On the Great Western around 1900, 2 a.m. “milk specials” sprinted churns from Devon to Paddington so Londoners had fresh milk with their morning tea; old hands say guards would poke thermometers into churns at Swindon to catch spoilage en route. Any North American equivalents you’ve come across, or was this mostly a British obsession?
Not just Britain — NYC, DL&W, and the Rutland ran overnight milk trains, with Borden’s glass‑lined tank cars and cans hustled to city creameries before dawn; inspectors did temperature/acidity spot checks at terminals, same idea as those ‘thermometers into churns at Swindon’ at 2 a.m. For a quick primer, this is decent: Milk car - Wikipedia. Anyone know if the New Haven did en‑route checks around Maybrook, or only at the receiving plants?
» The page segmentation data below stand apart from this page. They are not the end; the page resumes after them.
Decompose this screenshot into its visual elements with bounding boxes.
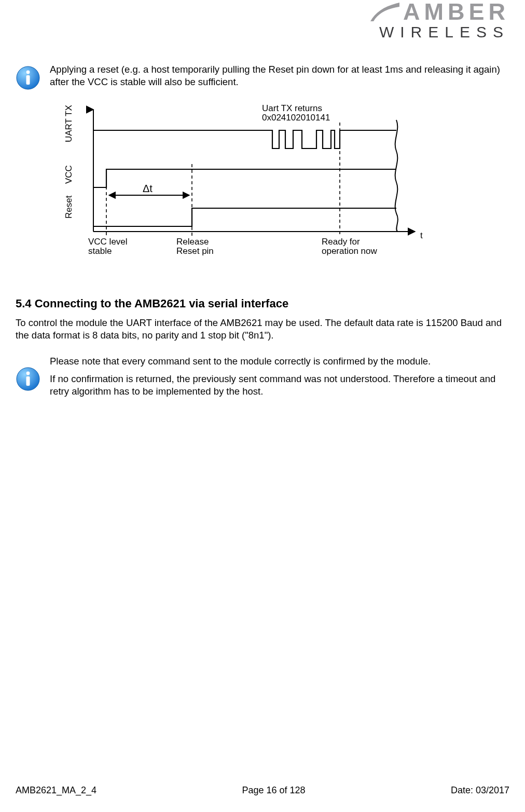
brand-logo-line1: AMBER [333,0,509,23]
uart-burst-label-line1: Uart TX returns [262,103,322,113]
info-callout-confirm: Please note that every command sent to t… [16,353,509,403]
delta-t-label: Δt [143,183,153,194]
page-footer: AMB2621_MA_2_4 Page 16 of 128 Date: 03/2… [16,784,509,796]
info-callout-reset: Applying a reset (e.g. a host temporaril… [16,63,509,90]
svg-point-10 [26,371,30,375]
footer-center: Page 16 of 128 [242,784,305,796]
event-release-line1: Release [176,237,209,247]
brand-logo: AMBER WIRELESS [333,0,509,40]
signal-label-uarttx: UART TX [64,105,74,142]
event-ready-line2: operation now [322,246,378,256]
info-icon [16,367,40,391]
signal-label-reset: Reset [64,195,74,219]
brand-logo-line1-text: AMBER [403,0,509,23]
signal-label-vcc: VCC [64,165,74,184]
svg-rect-2 [26,75,30,85]
info-callout-confirm-p1: Please note that every command sent to t… [50,355,509,368]
event-vcc-stable-line1: VCC level [88,237,128,247]
info-callout-confirm-p2: If no confirmation is returned, the prev… [50,373,509,398]
section-heading: 5.4 Connecting to the AMB2621 via serial… [16,296,509,312]
event-vcc-stable-line2: stable [88,246,112,256]
axis-t-label: t [420,231,423,240]
event-release-line2: Reset pin [176,246,214,256]
uart-burst-label-line2: 0x024102010141 [262,113,330,123]
svg-rect-11 [26,376,30,386]
info-callout-confirm-text: Please note that every command sent to t… [50,353,509,403]
svg-point-1 [26,71,30,74]
info-icon [16,65,40,90]
logo-swoosh-icon [369,2,400,22]
info-callout-reset-text: Applying a reset (e.g. a host temporaril… [50,63,509,88]
brand-logo-line2: WIRELESS [333,24,509,40]
footer-left: AMB2621_MA_2_4 [16,784,96,796]
event-ready-line1: Ready for [322,237,360,247]
footer-right: Date: 03/2017 [451,784,509,796]
timing-diagram: t Reset VCC UART TX Δt Uart TX returns 0… [57,102,431,268]
section-paragraph: To control the module the UART interface… [16,317,509,342]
On the Boston & Maine, I trace the overnight milk by looking for ‘Milk Extra’ in employee timetables — mine shows a WRJ–Boston dash hitting North Station around 3 a.m., same vibe as your 2 a.m. run. One practical step: station pages flag ‘milk platforms,’ which led me to the old platform at Ayer where the siding alignment still makes sense. Small caveat: I’ve seen mentions of inspectors using lactometers as well as thermometers on B&M, so notes may read a bit differently than the GWR practice.